=== EXERCISE GOAL ===
Each of the lines below must be restated exactly.

=== INFORMATION GIVEN ===
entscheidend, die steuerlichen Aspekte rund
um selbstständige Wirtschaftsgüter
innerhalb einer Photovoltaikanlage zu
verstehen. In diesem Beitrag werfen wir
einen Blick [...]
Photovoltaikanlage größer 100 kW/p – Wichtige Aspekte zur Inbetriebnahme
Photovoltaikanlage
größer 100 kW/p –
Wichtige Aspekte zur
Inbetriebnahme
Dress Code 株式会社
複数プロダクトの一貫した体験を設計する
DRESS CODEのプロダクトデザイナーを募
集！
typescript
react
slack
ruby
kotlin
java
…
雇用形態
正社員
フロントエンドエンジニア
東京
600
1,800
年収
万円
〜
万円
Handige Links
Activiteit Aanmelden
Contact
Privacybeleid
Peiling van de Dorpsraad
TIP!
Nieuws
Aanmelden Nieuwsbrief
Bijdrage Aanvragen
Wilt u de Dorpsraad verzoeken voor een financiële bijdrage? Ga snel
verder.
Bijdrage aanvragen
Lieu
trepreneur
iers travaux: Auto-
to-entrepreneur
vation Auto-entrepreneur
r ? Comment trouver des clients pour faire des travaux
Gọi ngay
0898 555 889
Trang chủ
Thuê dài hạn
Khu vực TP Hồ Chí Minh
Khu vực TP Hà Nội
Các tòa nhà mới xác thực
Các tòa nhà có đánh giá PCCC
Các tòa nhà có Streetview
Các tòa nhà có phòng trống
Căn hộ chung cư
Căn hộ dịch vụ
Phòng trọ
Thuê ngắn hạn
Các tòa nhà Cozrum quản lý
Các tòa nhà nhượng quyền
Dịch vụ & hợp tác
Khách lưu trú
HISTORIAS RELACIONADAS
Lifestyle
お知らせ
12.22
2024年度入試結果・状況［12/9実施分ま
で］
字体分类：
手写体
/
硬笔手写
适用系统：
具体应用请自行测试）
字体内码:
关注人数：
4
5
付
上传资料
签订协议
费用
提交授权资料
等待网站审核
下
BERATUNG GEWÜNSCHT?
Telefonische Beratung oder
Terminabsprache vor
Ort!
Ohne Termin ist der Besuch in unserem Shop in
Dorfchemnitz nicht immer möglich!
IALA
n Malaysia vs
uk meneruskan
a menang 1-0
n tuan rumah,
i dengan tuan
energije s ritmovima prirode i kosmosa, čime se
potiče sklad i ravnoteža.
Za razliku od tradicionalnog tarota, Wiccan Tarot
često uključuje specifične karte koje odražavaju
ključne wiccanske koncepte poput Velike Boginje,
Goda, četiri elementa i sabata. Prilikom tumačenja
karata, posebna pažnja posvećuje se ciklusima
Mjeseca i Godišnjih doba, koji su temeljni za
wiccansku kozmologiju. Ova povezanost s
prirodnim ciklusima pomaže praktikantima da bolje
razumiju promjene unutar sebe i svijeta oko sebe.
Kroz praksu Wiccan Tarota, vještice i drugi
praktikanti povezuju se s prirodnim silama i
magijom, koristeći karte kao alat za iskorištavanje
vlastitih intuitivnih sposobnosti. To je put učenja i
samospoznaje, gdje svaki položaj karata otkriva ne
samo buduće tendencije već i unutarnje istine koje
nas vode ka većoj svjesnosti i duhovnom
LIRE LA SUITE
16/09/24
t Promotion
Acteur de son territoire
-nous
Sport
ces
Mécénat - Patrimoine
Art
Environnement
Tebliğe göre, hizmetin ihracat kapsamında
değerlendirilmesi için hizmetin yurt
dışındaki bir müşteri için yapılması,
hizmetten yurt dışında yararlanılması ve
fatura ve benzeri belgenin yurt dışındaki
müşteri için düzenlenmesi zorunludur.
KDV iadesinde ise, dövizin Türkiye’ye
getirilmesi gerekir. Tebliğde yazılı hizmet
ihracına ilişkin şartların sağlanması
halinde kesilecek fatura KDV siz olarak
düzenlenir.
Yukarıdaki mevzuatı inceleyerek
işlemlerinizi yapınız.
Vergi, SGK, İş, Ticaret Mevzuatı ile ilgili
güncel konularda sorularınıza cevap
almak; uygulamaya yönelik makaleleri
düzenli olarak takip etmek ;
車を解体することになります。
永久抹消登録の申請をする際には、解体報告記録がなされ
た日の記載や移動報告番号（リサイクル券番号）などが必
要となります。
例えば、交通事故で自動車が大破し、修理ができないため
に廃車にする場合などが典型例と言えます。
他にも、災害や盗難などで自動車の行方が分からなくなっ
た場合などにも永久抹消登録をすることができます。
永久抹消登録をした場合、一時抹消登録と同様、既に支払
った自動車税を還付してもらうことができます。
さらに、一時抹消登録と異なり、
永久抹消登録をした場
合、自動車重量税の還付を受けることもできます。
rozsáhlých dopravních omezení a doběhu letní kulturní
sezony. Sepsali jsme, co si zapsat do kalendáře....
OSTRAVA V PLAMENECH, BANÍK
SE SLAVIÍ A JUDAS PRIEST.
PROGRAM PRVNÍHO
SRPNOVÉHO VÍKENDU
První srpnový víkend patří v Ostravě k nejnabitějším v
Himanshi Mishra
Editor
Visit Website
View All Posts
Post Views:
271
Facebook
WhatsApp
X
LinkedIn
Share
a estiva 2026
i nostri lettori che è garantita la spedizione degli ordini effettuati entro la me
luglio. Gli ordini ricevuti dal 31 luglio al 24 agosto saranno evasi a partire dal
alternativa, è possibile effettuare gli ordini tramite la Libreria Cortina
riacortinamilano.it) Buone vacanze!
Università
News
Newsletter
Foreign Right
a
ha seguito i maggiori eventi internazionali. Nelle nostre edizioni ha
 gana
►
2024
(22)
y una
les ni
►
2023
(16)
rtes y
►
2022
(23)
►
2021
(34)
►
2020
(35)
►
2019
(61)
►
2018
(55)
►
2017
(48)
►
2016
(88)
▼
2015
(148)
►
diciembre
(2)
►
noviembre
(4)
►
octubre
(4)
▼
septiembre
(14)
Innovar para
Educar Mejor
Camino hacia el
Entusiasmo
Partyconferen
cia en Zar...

=== ANSWER BOX ===
entscheidend, die steuerlichen Aspekte rund
um selbstständige Wirtschaftsgüter
innerhalb einer Photovoltaikanlage zu
verstehen. In diesem Beitrag werfen wir
einen Blick [...]
Photovoltaikanlage größer 100 kW/p – Wichtige Aspekte zur Inbetriebnahme
Photovoltaikanlage
größer 100 kW/p –
Wichtige Aspekte zur
Inbetriebnahme
Dress Code 株式会社
複数プロダクトの一貫した体験を設計する
DRESS CODEのプロダクトデザイナーを募
集！
typescript
react
slack
ruby
kotlin
java
…
雇用形態
正社員
フロントエンドエンジニア
東京
600
1,800
年収
万円
〜
万円
Handige Links
Activiteit Aanmelden
Contact
Privacybeleid
Peiling van de Dorpsraad
TIP!
Nieuws
Aanmelden Nieuwsbrief
Bijdrage Aanvragen
Wilt u de Dorpsraad verzoeken voor een financiële bijdrage? Ga snel
verder.
Bijdrage aanvragen
Lieu
trepreneur
iers travaux: Auto-
to-entrepreneur
vation Auto-entrepreneur
r ? Comment trouver des clients pour faire des travaux
Gọi ngay
0898 555 889
Trang chủ
Thuê dài hạn
Khu vực TP Hồ Chí Minh
Khu vực TP Hà Nội
Các tòa nhà mới xác thực
Các tòa nhà có đánh giá PCCC
Các tòa nhà có Streetview
Các tòa nhà có phòng trống
Căn hộ chung cư
Căn hộ dịch vụ
Phòng trọ
Thuê ngắn hạn
Các tòa nhà Cozrum quản lý
Các tòa nhà nhượng quyền
Dịch vụ & hợp tác
Khách lưu trú
HISTORIAS RELACIONADAS
Lifestyle
お知らせ
12.22
2024年度入試結果・状況［12/9実施分ま
で］
字体分类：
手写体
/
硬笔手写
适用系统：
具体应用请自行测试）
字体内码:
关注人数：
4
5
付
上传资料
签订协议
费用
提交授权资料
等待网站审核
下
BERATUNG GEWÜNSCHT?
Telefonische Beratung oder
Terminabsprache vor
Ort!
Ohne Termin ist der Besuch in unserem Shop in
Dorfchemnitz nicht immer möglich!
IALA
n Malaysia vs
uk meneruskan
a menang 1-0
n tuan rumah,
i dengan tuan
energije s ritmovima prirode i kosmosa, čime se
potiče sklad i ravnoteža.
Za razliku od tradicionalnog tarota, Wiccan Tarot
često uključuje specifične karte koje odražavaju
ključne wiccanske koncepte poput Velike Boginje,
Goda, četiri elementa i sabata. Prilikom tumačenja
karata, posebna pažnja posvećuje se ciklusima
Mjeseca i Godišnjih doba, koji su temeljni za
wiccansku kozmologiju. Ova povezanost s
prirodnim ciklusima pomaže praktikantima da bolje
razumiju promjene unutar sebe i svijeta oko sebe.
Kroz praksu Wiccan Tarota, vještice i drugi
praktikanti povezuju se s prirodnim silama i
magijom, koristeći karte kao alat za iskorištavanje
vlastitih intuitivnih sposobnosti. To je put učenja i
samospoznaje, gdje svaki položaj karata otkriva ne
samo buduće tendencije već i unutarnje istine koje
nas vode ka većoj svjesnosti i duhovnom
LIRE LA SUITE
16/09/24
t Promotion
Acteur de son territoire
-nous
Sport
ces
Mécénat - Patrimoine
Art
Environnement
Tebliğe göre, hizmetin ihracat kapsamında
değerlendirilmesi için hizmetin yurt
dışındaki bir müşteri için yapılması,
hizmetten yurt dışında yararlanılması ve
fatura ve benzeri belgenin yurt dışındaki
müşteri için düzenlenmesi zorunludur.
KDV iadesinde ise, dövizin Türkiye’ye
getirilmesi gerekir. Tebliğde yazılı hizmet
ihracına ilişkin şartların sağlanması
halinde kesilecek fatura KDV siz olarak
düzenlenir.
Yukarıdaki mevzuatı inceleyerek
işlemlerinizi yapınız.
Vergi, SGK, İş, Ticaret Mevzuatı ile ilgili
güncel konularda sorularınıza cevap
almak; uygulamaya yönelik makaleleri
düzenli olarak takip etmek ;
車を解体することになります。
永久抹消登録の申請をする際には、解体報告記録がなされ
た日の記載や移動報告番号（リサイクル券番号）などが必
要となります。
例えば、交通事故で自動車が大破し、修理ができないため
に廃車にする場合などが典型例と言えます。
他にも、災害や盗難などで自動車の行方が分からなくなっ
た場合などにも永久抹消登録をすることができます。
永久抹消登録をした場合、一時抹消登録と同様、既に支払
った自動車税を還付してもらうことができます。
さらに、一時抹消登録と異なり、
永久抹消登録をした場
合、自動車重量税の還付を受けることもできます。
rozsáhlých dopravních omezení a doběhu letní kulturní
sezony. Sepsali jsme, co si zapsat do kalendáře....
OSTRAVA V PLAMENECH, BANÍK
SE SLAVIÍ A JUDAS PRIEST.
PROGRAM PRVNÍHO
SRPNOVÉHO VÍKENDU
První srpnový víkend patří v Ostravě k nejnabitějším v
Himanshi Mishra
Editor
Visit Website
View All Posts
Post Views:
271
Facebook
WhatsApp
X
LinkedIn
Share
a estiva 2026
i nostri lettori che è garantita la spedizione degli ordini effettuati entro la me
luglio. Gli ordini ricevuti dal 31 luglio al 24 agosto saranno evasi a partire dal
alternativa, è possibile effettuare gli ordini tramite la Libreria Cortina
riacortinamilano.it) Buone vacanze!
Università
News
Newsletter
Foreign Right
a
ha seguito i maggiori eventi internazionali. Nelle nostre edizioni ha
 gana
►
2024
(22)
y una
les ni
►
2023
(16)
rtes y
►
2022
(23)
►
2021
(34)
►
2020
(35)
►
2019
(61)
►
2018
(55)
►
2017
(48)
►
2016
(88)
▼
2015
(148)
►
diciembre
(2)
►
noviembre
(4)
►
octubre
(4)
▼
septiembre
(14)
Innovar para
Educar Mejor
Camino hacia el
Entusiasmo
Partyconferen
cia en Zar...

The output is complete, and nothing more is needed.